All of this and you can still just curve out with one drops, Messenger, and Phyrexian Metamorph.  This is probably the most fun I’ve had in Standard since just after States when UW Draw Go and Pristine Control were reasonable choices.

Running this I was able to beat UW Delver twice on the back of Cavern of Souls and Mortarpod, and the Zombie mirror because I was able to find Blood Artist more consistently.

Immediately after that, I wanted to try Naya Pod.  Zombies is a pretty grindy deck, that involves a ton of math, but it’s not really combat math in the traditional sense.  I wanted to see how Gavony Township felt as part of the metagame and to see just how cluttered the board could get before I got absolutely lost.  Someone else brought Naya and I just borrowed their list.


This deck was fine, but not something I’m really interested in playing.  I didn’t feel like there was a ton of play in what I could do, even when I had a Birthing Pod in play.  It felt like my plan in most match ups was to be super aggressive and either just kill them or clog the ground until they drew something insane or I drew Gavony Township, with no other real ways to break open a stalled board.

Maybe I’d like this better if it had a Titan at the top to help with board stalls, but as is it’s just a little too dependent on the top of its deck for my taste.

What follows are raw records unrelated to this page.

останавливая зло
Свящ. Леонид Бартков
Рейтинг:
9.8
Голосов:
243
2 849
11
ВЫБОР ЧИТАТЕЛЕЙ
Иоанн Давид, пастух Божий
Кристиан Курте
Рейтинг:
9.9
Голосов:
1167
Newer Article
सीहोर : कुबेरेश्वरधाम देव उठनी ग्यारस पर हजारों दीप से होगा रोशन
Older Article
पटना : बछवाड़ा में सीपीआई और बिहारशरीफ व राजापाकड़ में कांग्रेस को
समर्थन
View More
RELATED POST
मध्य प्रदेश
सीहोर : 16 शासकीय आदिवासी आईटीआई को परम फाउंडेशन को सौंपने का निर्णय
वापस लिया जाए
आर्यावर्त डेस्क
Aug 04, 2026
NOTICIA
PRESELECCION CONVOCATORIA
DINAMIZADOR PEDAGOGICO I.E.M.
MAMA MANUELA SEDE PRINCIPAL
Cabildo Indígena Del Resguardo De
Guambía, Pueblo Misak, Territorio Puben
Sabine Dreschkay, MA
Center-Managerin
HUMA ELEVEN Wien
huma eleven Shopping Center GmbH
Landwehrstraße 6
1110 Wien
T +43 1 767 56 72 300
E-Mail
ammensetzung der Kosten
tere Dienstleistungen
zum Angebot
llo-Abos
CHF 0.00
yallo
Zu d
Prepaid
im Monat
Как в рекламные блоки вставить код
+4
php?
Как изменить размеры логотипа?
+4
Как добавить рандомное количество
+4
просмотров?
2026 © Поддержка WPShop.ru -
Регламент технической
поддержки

With this, I went 2-1, beating Esper Midrange and BR Zombies and losing to UW Delver.  Against Esper the games devolved into who found their utility land first.  Considering that this list runs 4 Township and Esper only has one Vault of the Archangel, that’s not really a fair fight.  Against Zombies, all you really had to do was make as many Blade Splicers and Huntmasters as possible as quickly as you could.

The games I lost to Delver were the typical ones that make you want to quit Magic sometimes.  Turn one Delver, blind flip revealing Mana Leak, Geist, Vapor Snag you into oblivion.

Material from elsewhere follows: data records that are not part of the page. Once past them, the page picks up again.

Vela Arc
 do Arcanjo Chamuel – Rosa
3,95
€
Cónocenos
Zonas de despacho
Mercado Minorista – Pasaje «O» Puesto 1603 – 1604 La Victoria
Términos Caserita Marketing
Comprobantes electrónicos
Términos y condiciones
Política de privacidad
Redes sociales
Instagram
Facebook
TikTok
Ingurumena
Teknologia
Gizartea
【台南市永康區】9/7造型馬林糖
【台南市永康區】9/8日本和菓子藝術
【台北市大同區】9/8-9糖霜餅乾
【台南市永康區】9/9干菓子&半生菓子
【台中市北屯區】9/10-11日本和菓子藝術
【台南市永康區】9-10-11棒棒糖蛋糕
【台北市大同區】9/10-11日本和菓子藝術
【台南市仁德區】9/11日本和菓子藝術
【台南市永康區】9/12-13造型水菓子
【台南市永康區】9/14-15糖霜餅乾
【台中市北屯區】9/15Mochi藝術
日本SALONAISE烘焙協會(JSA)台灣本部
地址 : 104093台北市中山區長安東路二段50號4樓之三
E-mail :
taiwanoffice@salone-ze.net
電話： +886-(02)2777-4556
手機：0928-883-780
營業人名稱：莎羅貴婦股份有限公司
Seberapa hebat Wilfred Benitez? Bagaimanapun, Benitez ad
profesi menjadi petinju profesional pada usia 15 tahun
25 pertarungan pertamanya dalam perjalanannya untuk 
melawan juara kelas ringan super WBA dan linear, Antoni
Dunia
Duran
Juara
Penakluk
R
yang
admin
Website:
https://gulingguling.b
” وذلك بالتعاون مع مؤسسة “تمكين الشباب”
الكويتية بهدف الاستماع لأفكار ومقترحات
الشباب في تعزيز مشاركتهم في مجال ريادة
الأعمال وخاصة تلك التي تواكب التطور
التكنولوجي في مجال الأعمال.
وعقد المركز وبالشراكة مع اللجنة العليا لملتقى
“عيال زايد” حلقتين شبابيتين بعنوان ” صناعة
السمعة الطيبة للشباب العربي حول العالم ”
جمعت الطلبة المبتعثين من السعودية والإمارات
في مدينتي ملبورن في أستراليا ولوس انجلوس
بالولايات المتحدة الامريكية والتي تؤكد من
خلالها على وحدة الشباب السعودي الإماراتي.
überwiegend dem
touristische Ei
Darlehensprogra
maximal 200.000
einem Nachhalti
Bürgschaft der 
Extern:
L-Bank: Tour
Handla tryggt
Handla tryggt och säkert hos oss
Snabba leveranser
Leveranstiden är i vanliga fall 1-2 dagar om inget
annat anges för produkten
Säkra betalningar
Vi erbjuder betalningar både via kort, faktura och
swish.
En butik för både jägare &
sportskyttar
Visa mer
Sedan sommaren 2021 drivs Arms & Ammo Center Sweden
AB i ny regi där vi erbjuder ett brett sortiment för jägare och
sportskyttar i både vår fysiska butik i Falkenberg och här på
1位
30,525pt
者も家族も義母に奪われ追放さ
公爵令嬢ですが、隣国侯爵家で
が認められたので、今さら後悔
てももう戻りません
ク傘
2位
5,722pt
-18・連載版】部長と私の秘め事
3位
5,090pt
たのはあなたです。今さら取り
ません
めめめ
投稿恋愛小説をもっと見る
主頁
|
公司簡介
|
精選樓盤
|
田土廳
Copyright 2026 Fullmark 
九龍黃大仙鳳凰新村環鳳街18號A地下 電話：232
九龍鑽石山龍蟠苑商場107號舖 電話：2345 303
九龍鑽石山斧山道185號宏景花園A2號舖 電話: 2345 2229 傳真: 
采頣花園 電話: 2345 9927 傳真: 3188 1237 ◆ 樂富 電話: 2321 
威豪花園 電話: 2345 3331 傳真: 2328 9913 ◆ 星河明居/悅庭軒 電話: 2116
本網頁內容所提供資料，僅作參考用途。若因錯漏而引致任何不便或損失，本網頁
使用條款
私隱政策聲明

After that, I wanted to go a little more all in.  If everyone’s playing nothing but Vapor Snags and efficient guys, what’s the creature deck with the most unbeatable nut draws?  Tempered Steel is the answer I came up with, since artifact hate is on the decline and you have the ability to just kill people before they get to do anything at all.  Giant Vault Skirges and Etched Champion seem particularly good against the best decks right now, and I’d never played the deck, so I figured I’d give it a shot.

This deck was interesting.  I went 2-1 with it, and none of my matches were close, whichever way they went.  I lost to Delver when they had double Gut Shot double Snapcaster Mage.  I crushed Naya and Zombies when I had turn one multiple guys turn two Tempered Steel or just multiple Tempered Steel draws.

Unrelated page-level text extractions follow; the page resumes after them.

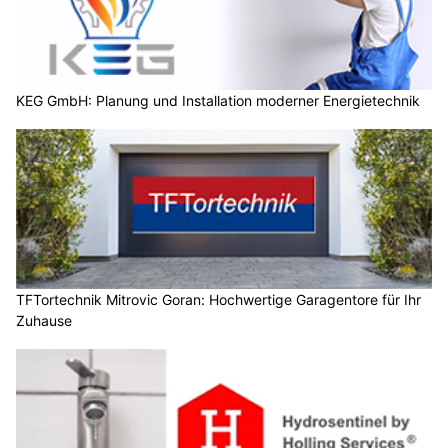
KEG GmbH: Planung und Installation moderner Energietechnik
TFTortechnik Mitrovic Goran: Hochwertige Garagentore für Ihr
Zuhause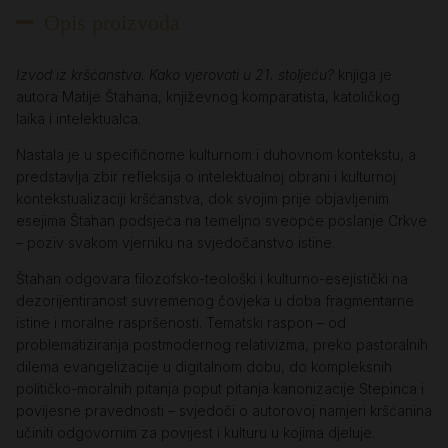
Opis proizvoda
Izvod iz kršćanstva. Kako vjerovati u 21. stoljeću?
knjiga je
autora Matije Štahana, književnog komparatista, katoličkog
laika i intelektualca.
Nastala je u specifičnome kulturnom i duhovnom kontekstu, a
predstavlja zbir refleksija o intelektualnoj obrani i kulturnoj
kontekstualizaciji kršćanstva, dok svojim prije objavljenim
esejima Štahan podsjeća na temeljno sveopće poslanje Crkve
– poziv svakom vjerniku na svjedočanstvo istine.
Štahan odgovara filozofsko-teološki i kulturno-esejistički na
dezorijentiranost suvremenog čovjeka u doba fragmentarne
istine i moralne raspršenosti. Tematski raspon – od
problematiziranja postmodernog relativizma, preko pastoralnih
dilema evangelizacije u digitalnom dobu, do kompleksnih
političko-moralnih pitanja poput pitanja kanonizacije Stepinca i
povijesne pravednosti – svjedoči o autorovoj namjeri kršćanina
učiniti odgovornim za povijest i kulturu u kojima djeluje.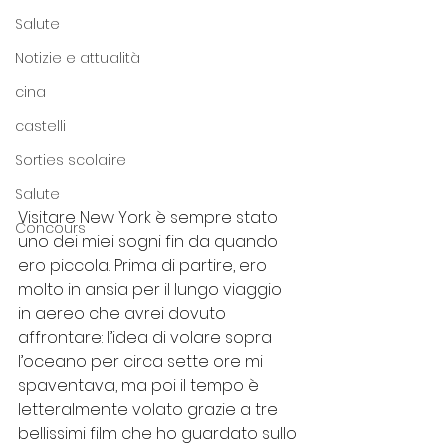
Salute
Notizie e attualità
cina
castelli
Sorties scolaire
Salute
Visitare New York è sempre stato 
Concours
uno dei miei sogni fin da quando 
ero piccola. Prima di partire, ero 
molto in ansia per il lungo viaggio 
in aereo che avrei dovuto 
affrontare: l’idea di volare sopra 
l’oceano per circa sette ore mi 
spaventava, ma poi il tempo è 
letteralmente volato grazie a tre 
bellissimi film che ho guardato sullo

This was the highest variance deck that I played, and you could definitely tell that your fate was sort of out of your hands.  You crushed people that were unprepared, or who didn’t draw the cards that are good against you.  If they did though, you were never really in the game no matter what you did.  Even if the metagame has moved away from Ancient Grudge, we’re moving towards even more Gut Shots, which makes this deck questionable at best, even if it is fun.

The point of all of this is that viewing things from different angles gives you more perspective on the format and on your role in it.  Knowing how other decks play out, pivotal points of the match up from their perspective, and particularly knowing how they sequence things can absolutely change how you play your side.

It’s also important to stretch yourself; to put yourself into positions where you have to figure things out.  Magic is a game where the person who knows the most about how the game, the format, the match up work is favored, and you don’t get that kind of knowledge by playing the same kinds of decks week in and week out.  You also don’t get it when you let yourself play on auto pilot all the time.

Making yourself play something you wouldn’t ordinarily is a great way to get a new perspective on the format, identify the important aspects of different match ups, and keep yourself sharp and focused on making the best decisions possible instead of getting too comfortable and complacent.